To quantify the improvement in performance of the proposed approach in terms of latency for the end-user, Table 1 also reports the average analysis time for the different approaches. This analysis is performed by considering the average time for on-device extraction of static features to be 2 min, and the average time required to upload the file to the remote server and perform the dynamic analysis to be 10 min and 20 s [63]. The proposed system has an average latency of 5 min and 35 s, which is a 179% increase over the static classifier, but is still 45.9% lower than always relying on the dynamic analysis and 24 s faster than the less effective threshold approach. During the sudden drift at 16.3, the average latency is 6 min and 33 s, which is a moderate 24.0% increase compared to normal conditions. Regarding the latency introduced by the conservative version of the proposed system, an average value of 2 min and 52 s is observed under normal conditions, which is just a 42.5% increase over the static classifier. During drifts, when more remote analyses are required, the average latency is still 47.1% lower than always relying on the dynamic analysis, ad just 4.2% increase over the ideal performance. Consequently, in scenarios with more frequent sudden drift phenomena, the average latency will slightly increase due to the higher number of dynamic analyses required. In particular, the threshold approach, during the sudden drift, is 18 s faster than the conservative version of the proposed system. This negligible difference in latency, however, comes at the cost of a 17% decrease in the F1-score, which makes the treshold-based method an unacceptable approach.

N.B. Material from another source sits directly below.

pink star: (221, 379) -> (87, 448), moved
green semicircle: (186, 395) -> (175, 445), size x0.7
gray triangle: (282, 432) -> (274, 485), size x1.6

As a final consideration, it is worth noting that the ideal upper bound’s remarkable performance, even during the conceptual drift, confirm that the design choice of relying primarily on static feature-based analysis, requiring a more in-depth analysis, through dynamic features, only when the former provides an incorrect answer, is a very promising approach. The room for improvement with respect to the ideal upper bound’s performance suggests that there is still an open research question on the autonomous ability of such systems to recognize their own errors.

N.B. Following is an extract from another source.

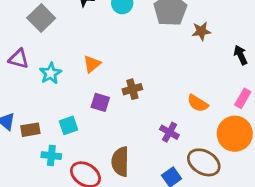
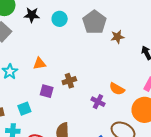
orange triangle: (92, 64) -> (39, 64), turned 32
purple cross: (169, 132) -> (98, 102), moved

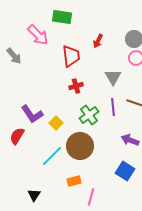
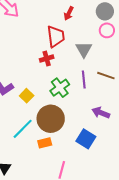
red trapezoid: (71, 56) -> (56, 36), moved
blue square: (125, 171) -> (86, 139), moved
orange rectangle: (74, 181) -> (45, 143), moved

4.6 Comparison with State-of-the-Art Methods

This section presents a comparison between the proposed approach and some state-of-the-art methods that aim to detect malware in mobile devices [41, 55, 64, 65]. It is worth noting that none of the considered methods aims to reduce the cost of the detection process, as they all rely on hybrid feature sets, including both static and dynamic features.

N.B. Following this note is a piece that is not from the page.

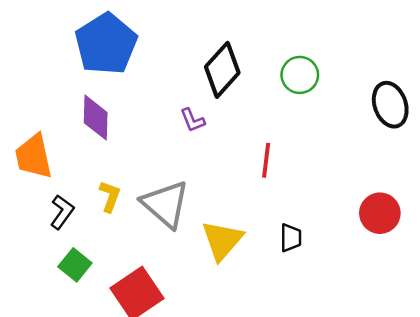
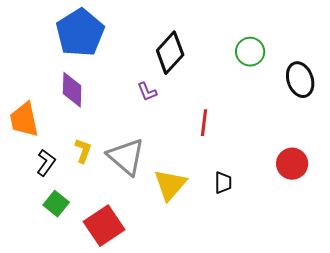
green circle: (300, 75) -> (250, 52), moved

Table 2 presents the comparison of average F1-score values, while Fig. 13 shows the F1-score trend over time for the methods that provide such detailed analysis. The summarized results show that, the proposed approach, while minimizing the use of dynamic features and thus having access to a reduced set of information compared to other approaches, maintains competitive, and in some cases better, performance compared to the state-of-the-art methods at a fraction of the cost.

The work presented by Guerra-Manzanares et al. in [41], similarly to the approach proposed here, leverages ensemble learning with periodic replacement of outdated classifiers. The most significant difference between such method and the proposed one is that the set of classifiers is trained on the whole set of feature, thus requiring the extraction of both static and dynamic features for each sample. The average F1-score comparison shows there is no advantage in always using the entire feature set, as the proposed system achieves a slight advantage. Moreover, the detailed temporal analysis shows that, this advantage is due to its ability to learn to detect sudden drifts.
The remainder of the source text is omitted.